1  Understanding Workflow

We are implicitly trained in academia to treat each of our research projects as a unique and bespoke activity. After all, one of the defining characteristics of academic work is that it should provide a unique contribution to our existing knowledge. If the research question is unique, shouldn’t the research process also be unique?

The answer is an emphatic no. While any given research question may be unique, our attempt to answer it will often involve similar procedures governed by the data and methodologies that we will employ. When you work with quantitative data, you will often be following a workflow. This workflow is a set of (semi-)routinized procedures that you will be following. Understanding this workflow will help you to be more efficient and productive in your approach and will make it easier to collaborate with others.

What does the basic workflow of quantitative research look like? In most cases, we can divide this workflow into three distinct phases. In brief, these phases are:

  1. Generating an analytical dataset
  2. Performing the analysis
  3. Creating final products

I discuss each of these phases in more detail below.

Workflow Phases

Generating an Analytical Dataset

Data is essential for almost all research in sociology, not just quantitative research. In the majority of cases in sociology, we use secondary data when conducting a quantitative analysis. By secondary data, I mean data that we as the researcher did not directly collect. There are many sources of secondary data available such as the American Community Survey, conducted by the US Census Bureau, or large scale panel surveys like the National Longitudinal Surveys or the Add Health. Designing and implementing a survey of sufficient size to enable good analysis is expensive and time consuming. Although the internet has made survey data collection easier and cheaper, secondary data sources are still the dominant data source for most sociologists working with quantitative data.

I will generally assume that you are working with secondary data for the remainder of this book. If you are working with primary data that you have collected, this phase of your workflow may be somewhat simplified, but not eliminated.

The data that you start with is your raw data. This raw data should always be kept in exactly the form that you received it and never modified. However, this data is rarely in a form fit for analysis from the beginning. A variety of data cleaning and data transformation tasks will need to be performed to convert this raw data into the analytical data that will drive your analysis. The analytical data is the data structured in such a way to enable the analysis that you want to conduct. Converting from raw data to analytical data may require a variety of different tasks, such as:

  1. Encoding categorical data from numeric responses (e.g. 1=“Yes”, 2=“No”).
  2. Recoding or creating new variables from existing variables by combining, collapsing, transforming, etc. (also called mutating).
  3. Subsetting the dataset to particular kinds of observations (e.g. only individuals in the workforce).
  4. Aggregating data from one level to another (e.g. from individuals to states).
  5. Reshaping data from a long to a wide format or vice-versa.
  6. Merging multiple raw data sources together.
  7. Imputing missing values.

If you are unsure what some of these things mean, don’t worry, as we will cover each of these operations later in the book. The important thing is that collectively all of these operations will transform your often untidy, large, and complicated raw data into a tidy analytical dataset with just the variables you need to perform your analysis.
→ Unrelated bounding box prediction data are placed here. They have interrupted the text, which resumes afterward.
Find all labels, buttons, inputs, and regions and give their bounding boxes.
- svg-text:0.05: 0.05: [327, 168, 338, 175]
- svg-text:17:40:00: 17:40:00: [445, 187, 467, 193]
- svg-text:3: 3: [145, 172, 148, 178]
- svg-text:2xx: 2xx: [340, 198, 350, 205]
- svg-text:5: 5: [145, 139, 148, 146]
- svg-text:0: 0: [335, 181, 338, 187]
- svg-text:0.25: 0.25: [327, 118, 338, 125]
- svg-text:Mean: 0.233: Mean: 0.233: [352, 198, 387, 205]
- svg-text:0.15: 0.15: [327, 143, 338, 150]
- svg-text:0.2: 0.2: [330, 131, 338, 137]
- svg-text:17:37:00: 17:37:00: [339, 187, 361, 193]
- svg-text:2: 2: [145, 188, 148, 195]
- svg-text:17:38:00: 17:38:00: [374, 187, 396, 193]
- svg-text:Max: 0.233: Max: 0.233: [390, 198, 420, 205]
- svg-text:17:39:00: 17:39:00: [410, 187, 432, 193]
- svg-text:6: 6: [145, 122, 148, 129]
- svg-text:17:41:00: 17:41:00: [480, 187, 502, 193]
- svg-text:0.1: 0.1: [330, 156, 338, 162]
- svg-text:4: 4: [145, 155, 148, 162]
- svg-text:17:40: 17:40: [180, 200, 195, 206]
This phase is often derided as the boring “data cleaning” phase, but don’t believe it! This phase is critically important. The decisions you make here are not just logistical ones. How you code and structure your data is a reflection of how you are conceptually and theoretically approaching your research questions. Taking the time to do it right at this stage will make the later analysis much easier.

Performing the Analysis

In this phase, we take our analytical data and use it to address the research question. This may include, among other things, exploratory work using data visualizations, the creation of simple statistical summaries, the creation of complex models, and performing sensitivity tests.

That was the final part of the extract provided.